Tuesday 22 March: Hell hath no fury. Whatever the rights and wrongs [and unsurprisingly Ellenor Hutson in Friday’s Bella Caledonia catalogued the wrongs, which are indeed legion, as did the Institute for Fiscal Studies] of the Chancellor’s disability/PIP cuts, the result was far from what he might have expected.

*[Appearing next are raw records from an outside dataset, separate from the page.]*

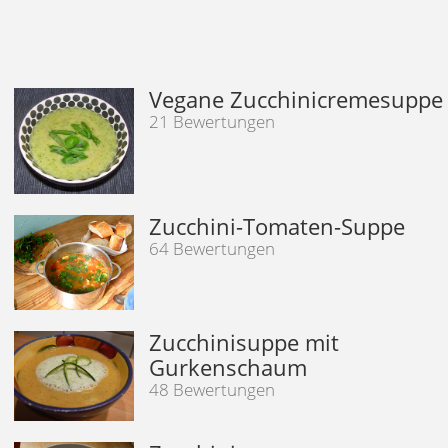
Vegane Zucchinicremesuppe
21 Bewertungen
Zucchini-Tomaten-Suppe
64 Bewertungen
Zucchinisuppe mit
Gurkenschaum
48 Bewertungen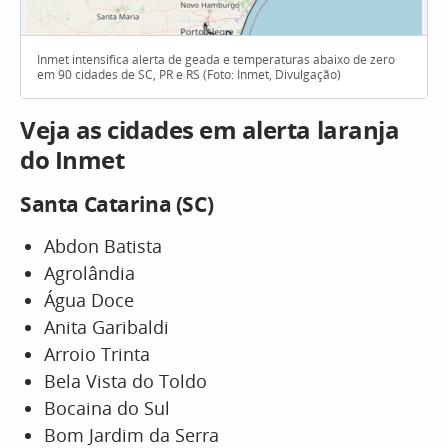
Inmet intensifica alerta de geada e temperaturas abaixo de zero
em 90 cidades de SC, PR e RS (Foto: Inmet, Divulgação)
Veja as cidades em alerta laranja
do Inmet
Santa Catarina (SC)
Abdon Batista
Agrolândia
Água Doce
Anita Garibaldi
Arroio Trinta
Bela Vista do Toldo
Bocaina do Sul
Bom Jardim da Serra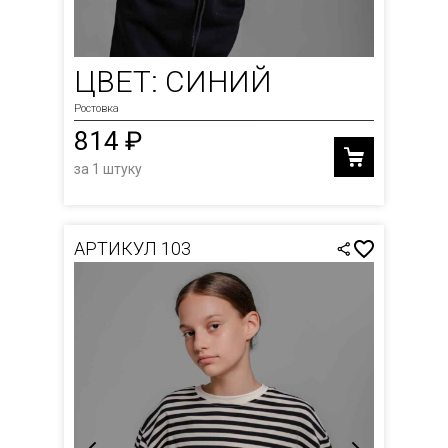
ЦВЕТ: СИНИЙ
Ростовка
814 ₽
за 1 штуку
АРТИКУЛ 103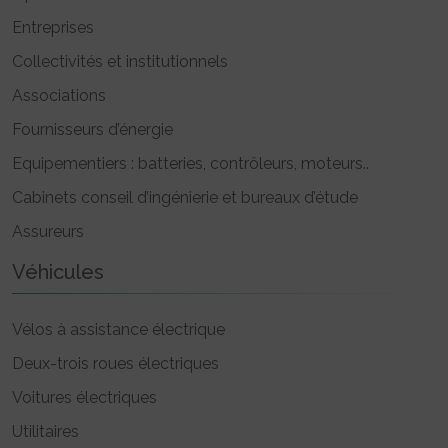
Entreprises
Collectivités et institutionnels
Associations
Fournisseurs d’énergie
Equipementiers : batteries, contrôleurs, moteurs..
Cabinets conseil d’ingénierie et bureaux d’étude
Assureurs
Véhicules
Vélos à assistance électrique
Deux-trois roues électriques
Voitures électriques
Utilitaires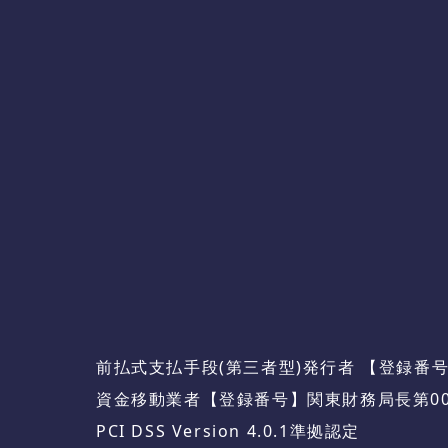
前払式支払手段(第三者型)発行者 【登録番号
資金移動業者【登録番号】関東財務局長第00
PCI DSS Version 4.0.1準拠認定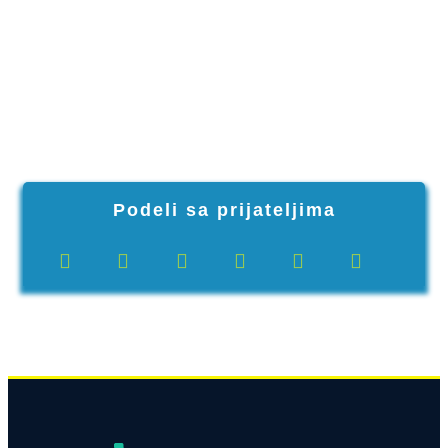
Podeli sa prijateljima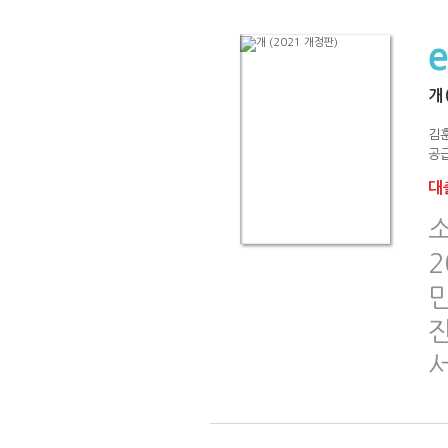
개 
김
공급
대출
소
2
진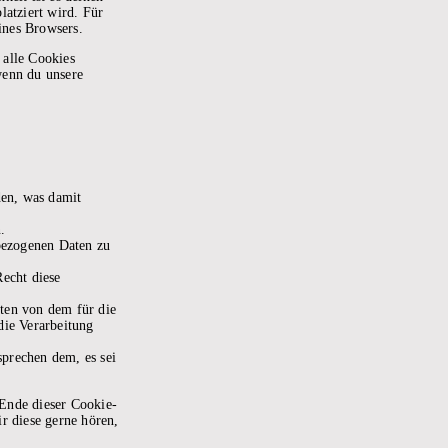
latziert wird. Für
ines Browsers.
 alle Cookies
wenn du unsere
den, was damit
.
bezogenen Daten zu
Recht diese
aten von dem für die
die Verarbeitung
sprechen dem, es sei
 Ende dieser Cookie-
r diese gerne hören,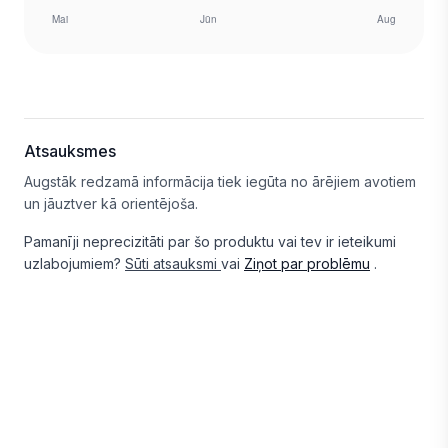
Atsauksmes
Augstāk redzamā informācija tiek iegūta no ārējiem avotiem
un jāuztver kā orientējoša.
Pamanīji neprecizitāti par šo produktu vai tev ir ieteikumi
uzlabojumiem?
Sūti atsauksmi
vai
Ziņot par problēmu
.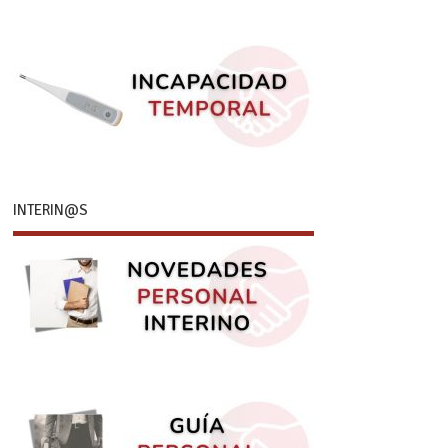
INTERIN@S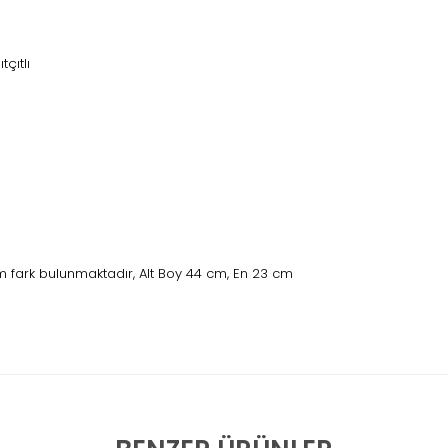
tçıtlı
 fark bulunmaktadır, Alt Boy 44 cm, En 23 cm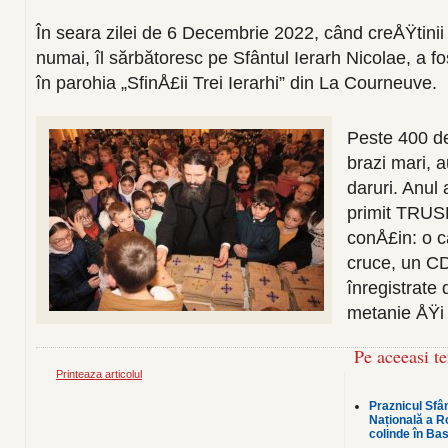
În seara zilei de 6 Decembrie 2022, când creÅŸtinii
numai, îl sărbătoresc pe Sfântul Ierarh Nicolae, a f
în parohia „SfinÅ£ii Trei Ierarhi” din La Courneuve.
Peste 400 de
brazi mari, a
daruri. Anul
primit TRU
conÅ£in: o c
cruce, un CD
înregistrate 
metanie ÅŸi o
Pe aceeasi t
Printeaza articolul
Praznicul Sfân
Națională a R
colinde în Bas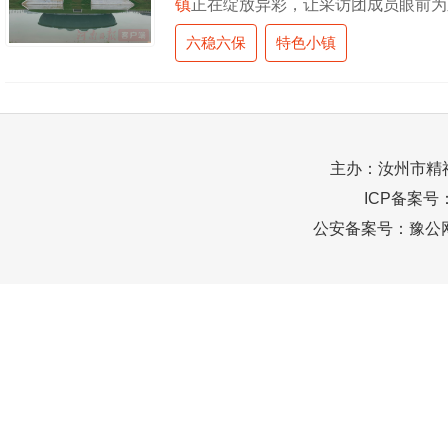
镇
正在绽放异彩，让采访团成员眼前为
大名窑”中，“汝窑为魁”，汝官窑瓷
六稳六保
特色小镇
生态文化旅游产业
主办：汝州市精
ICP备案号
公安备案号：
豫公网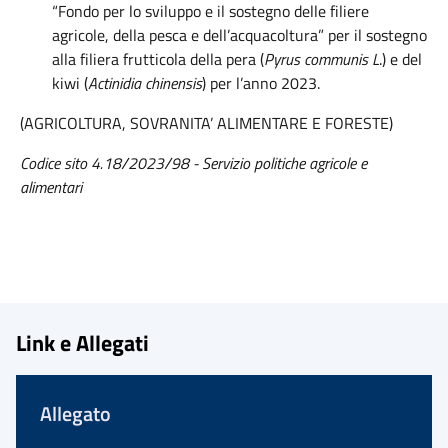
“Fondo per lo sviluppo e il sostegno delle filiere
agricole, della pesca e dell’acquacoltura” per il sostegno
alla filiera frutticola della pera (
Pyrus communis L
.) e del
kiwi (
Actinidia chinensis
) per l’anno 2023.
(AGRICOLTURA, SOVRANITA’ ALIMENTARE E FORESTE)
Codice sito 4.18/2023/98 - Servizio politiche agricole e
alimentari
Link e Allegati
Allegato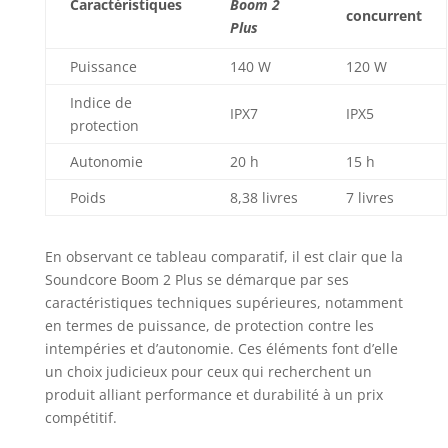
Caractéristiques
Boom 2
concurrent
Plus
Puissance
140 W
120 W
Indice de
IPX7
IPX5
protection
Autonomie
20 h
15 h
Poids
8,38 livres
7 livres
En observant ce tableau comparatif, il est clair que la
Soundcore Boom 2 Plus se démarque par ses
caractéristiques techniques supérieures, notamment
en termes de puissance, de protection contre les
intempéries et d’autonomie. Ces éléments font d’elle
un choix judicieux pour ceux qui recherchent un
produit alliant performance et durabilité à un prix
compétitif.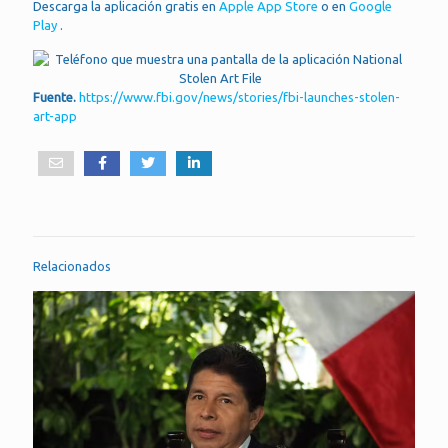
Descarga la aplicación gratis en
Apple App Store
o en
Google
Play
.
Fuente.
https://www.fbi.gov/news/stories/fbi-launches-stolen-
art-app
Relacionados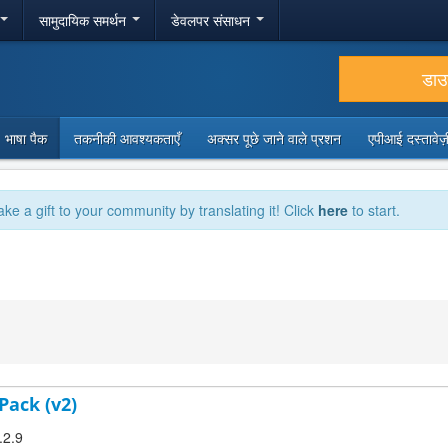
सामुदायिक समर्थन
डेवलपर संसाधन
डा
भाषा पैक
तकनीकी आवश्यकताएँ
अक्सर पूछे जाने वाले प्रशन
एपीआई दस्तावे
ake a gift to your community by translating it! Click
here
to start.
Pack (v2)
.2.9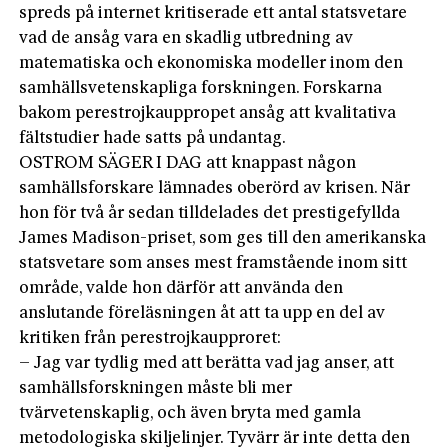
spreds på internet kritiserade ett antal statsvetare
vad de ansåg vara en skadlig utbredning av
matematiska och ekonomiska modeller inom den
samhällsvetenskapliga forskningen. Forskarna
bakom perestrojkauppropet ansåg att kvalitativa
fältstudier hade satts på undantag.
OSTROM SÄGER I DAG att knappast någon
samhällsforskare lämnades oberörd av krisen. När
hon för två år sedan tilldelades det prestigefyllda
James Madison-priset, som ges till den amerikanska
statsvetare som anses mest framstående inom sitt
område, valde hon därför att använda den
anslutande föreläsningen åt att ta upp en del av
kritiken från perestrojkaupproret:
– Jag var tydlig med att berätta vad jag anser, att
samhällsforskningen måste bli mer
tvärvetenskaplig, och även bryta med gamla
metodologiska skiljelinjer. Tyvärr är inte detta den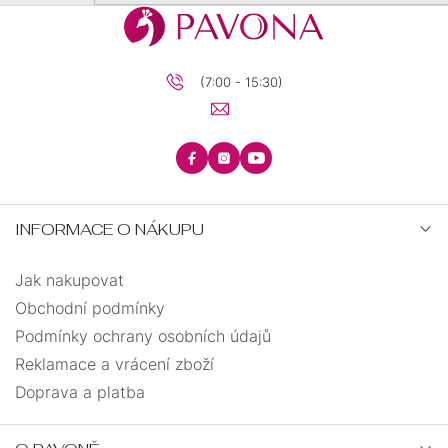
se
26
0
(7:00 - 15:30)
27
0
30
0
32
0
INFORMACE O NÁKUPU
35
0
Jak nakupovat
Obchodní podmínky
40
0
Podmínky ochrany osobních údajů
Reklamace a vrácení zboží
43
0
Doprava a platba
50
0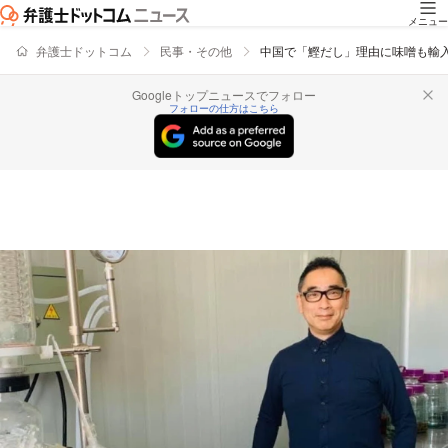
メニュー
弁護士ドットコム
民事・その他
中国で「鰹だし」理由に味噌も輸
Googleトップニュースでフォロー
フォローの仕方はこちら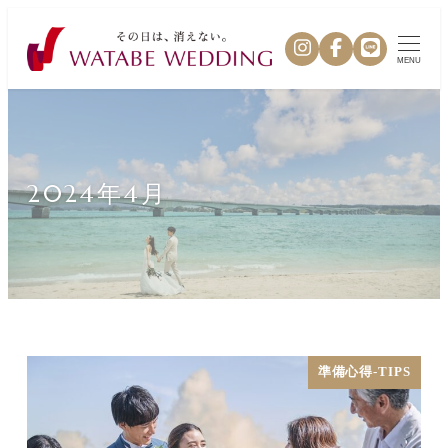
MENU
2024年4月
準備心得-TIPS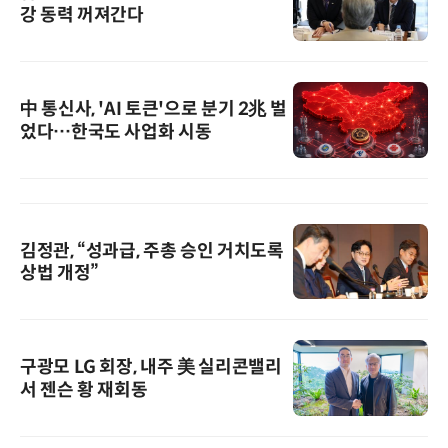
강 동력 꺼져간다
中 통신사, 'AI 토큰'으로 분기 2兆 벌
었다…한국도 사업화 시동
김정관, “성과급, 주총 승인 거치도록
상법 개정”
구광모 LG 회장, 내주 美 실리콘밸리
서 젠슨 황 재회동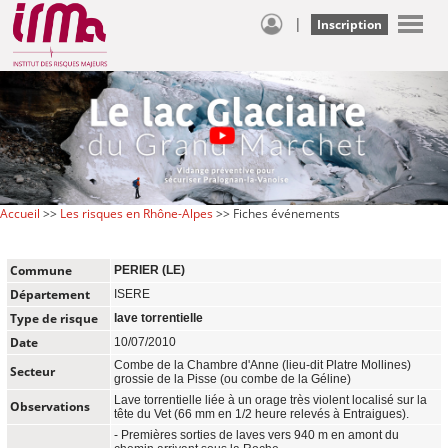
|
Inscription
Accueil
>>
Les risques en Rhône-Alpes
>> Fiches événements
Commune
PERIER (LE)
Département
ISERE
Type de risque
lave torrentielle
Date
10/07/2010
Combe de la Chambre d'Anne (lieu-dit Platre Mollines)
Secteur
grossie de la Pisse (ou combe de la Géline)
Lave torrentielle liée à un orage très violent localisé sur la
Observations
tête du Vet (66 mm en 1/2 heure relevés à Entraigues).
- Premières sorties de laves vers 940 m en amont du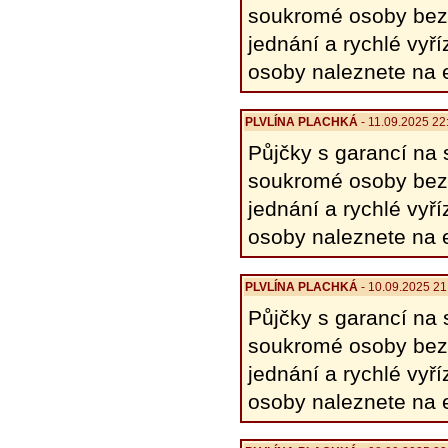
soukromé osoby bez 
​​jednání a rychlé v
osoby naleznete na 
PLVLÍNA PLACHKÁ
- 11.09.2025 22
Půjčky s garancí na 
soukromé osoby bez 
​​jednání a rychlé v
osoby naleznete na 
PLVLÍNA PLACHKÁ
- 10.09.2025 21
Půjčky s garancí na 
soukromé osoby bez 
​​jednání a rychlé v
osoby naleznete na 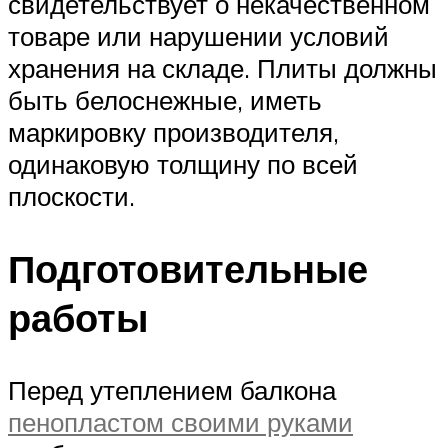
свидетельствует о некачественном
товаре или нарушении условий
хранения на складе. Плиты должны
быть белоснежные, иметь
маркировку производителя,
одинаковую толщину по всей
плоскости.
Подготовительные
работы
Перед утеплением балкона
пенопластом своими руками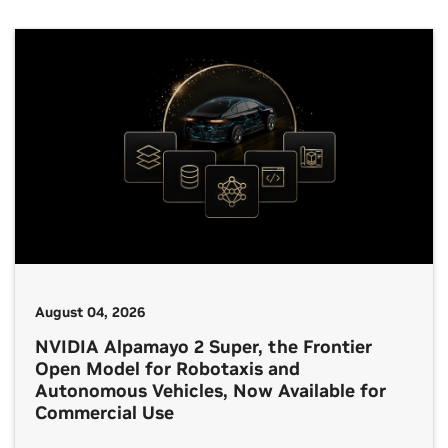
August 04, 2026
NVIDIA Alpamayo 2 Super, the Frontier
Open Model for Robotaxis and
Autonomous Vehicles, Now Available for
Commercial Use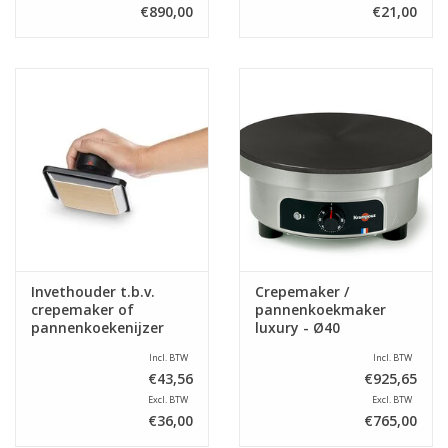
€890,00
€21,00
Invethouder t.b.v.
Crepemaker /
crepemaker of
pannenkoekmaker
pannenkoekenijzer
luxury - Ø40
Incl. BTW
Incl. BTW
€43,56
€925,65
Excl. BTW
Excl. BTW
€36,00
€765,00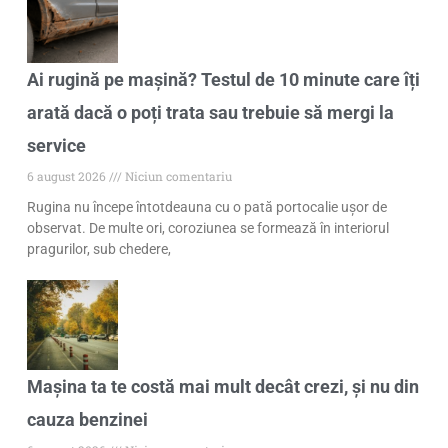
Ai rugină pe mașină? Testul de 10 minute care îți
arată dacă o poți trata sau trebuie să mergi la
service
6 august 2026
Niciun comentariu
Rugina nu începe întotdeauna cu o pată portocalie ușor de
observat. De multe ori, coroziunea se formează în interiorul
pragurilor, sub chedere,
Mașina ta te costă mai mult decât crezi, și nu din
cauza benzinei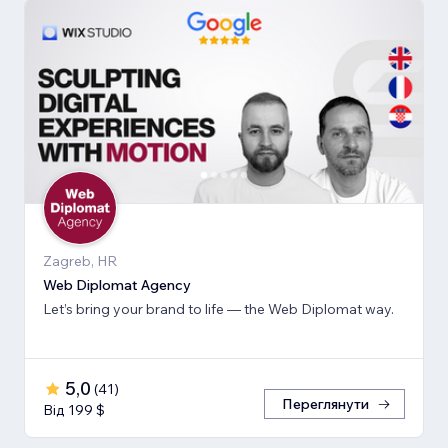
Zagreb, HR
Web Diplomat Agency
Let’s bring your brand to life — the Web Diplomat way.
5,0
(
41
)
Переглянути
Від 199 $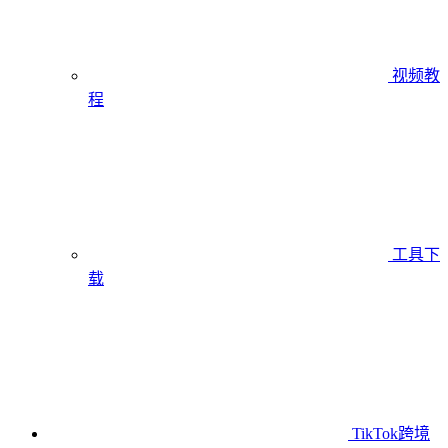
视频教
程
工具下
载
TikTok跨境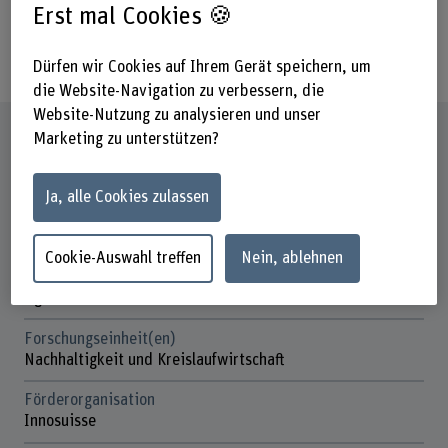
Erst mal Cookies 🍪
with the goal to contribute to the
Swiss Energy Transition 2050.
Dürfen wir Cookies auf Ihrem Gerät speichern, um
die Website-Navigation zu verbessern, die
Website-Nutzung zu analysieren und unser
Steckbrief
Marketing zu unterstützen?
Beteiligte Departemente
Ja, alle Cookies zulassen
Hochschule für Agrar-, Forst- und
Lebensmittelwissenschaften
Cookie-Auswahl treffen
Nein, ablehnen
Institut(e)
Agronomie
Forschungseinheit(en)
Nachhaltigkeit und Kreislaufwirtschaft
Förderorganisation
Innosuisse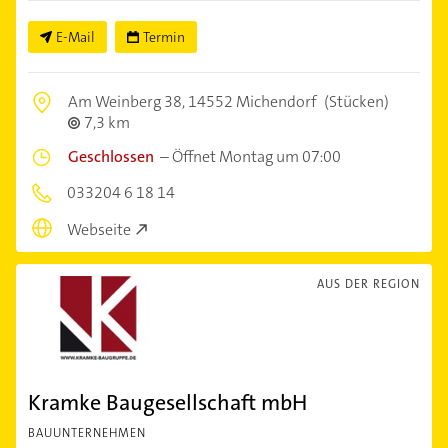
E-Mail
Termin
Am Weinberg 38,
14552 Michendorf
(Stücken)
7,3 km
Geschlossen
–
Öffnet Montag um 07:00
033204 6 18 14
Webseite
AUS DER REGION
Kramke Baugesellschaft mbH
BAUUNTERNEHMEN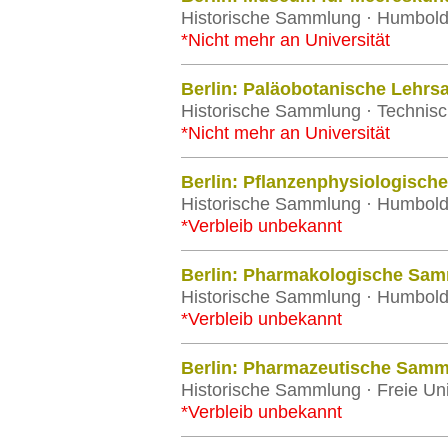
Historische Sammlung · Humboldt-
*Nicht mehr an Universität
Berlin: Paläobotanische Lehr
Historische Sammlung · Technisch
*Nicht mehr an Universität
Berlin: Pflanzenphysiologisc
Historische Sammlung · Humboldt-
*Verbleib unbekannt
Berlin: Pharmakologische Sa
Historische Sammlung · Humboldt-
*Verbleib unbekannt
Berlin: Pharmazeutische Sam
Historische Sammlung · Freie Univ
*Verbleib unbekannt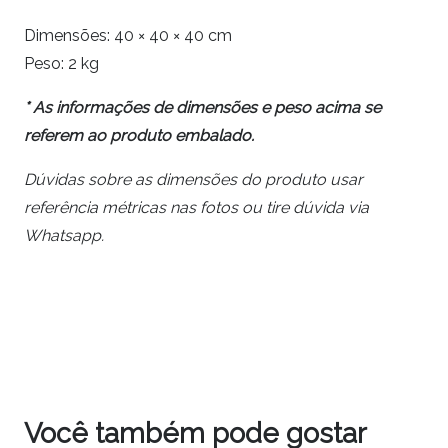
Dimensões:
40 × 40 × 40 cm
Peso:
2 kg
* As informações de dimensões e peso acima se
referem ao produto embalado.
Dúvidas sobre as dimensões do produto usar
referência métricas nas fotos ou tire dúvida via
Whatsapp.
Você também pode gostar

It’s been the IDS show this weekend. If you missed the salient points, here’s the explosive former Work and Pensions Secretary on Sunday morning’s Andrew Marr Show, the full text of his equally damning resignation letter  on the ITV website, and PM Cameron’s  withering response, courtesy of the New Statesman.  The latter, according to Daily Mail scuttlebutt, is mildness itself compared with a telephone call between them. Best of the commentary, probably, came from James Kirkup in the Telegraph and Ian Macwhirter in the Sunday Herald, who predicts IDS will become a popular Brexit martyr – “now he’s found his voice, he’s unlikely to shut up before June.”

Don’t panic:   Tom Gordon in the Sunday Herald revealed the Chancellor’s coat was almost on a shoogly peg before the Budget after he refused to sign off on the Scotland Bill hours before it was due to be passed at Holyrood.  Cue headless chickens in the Scottish Office…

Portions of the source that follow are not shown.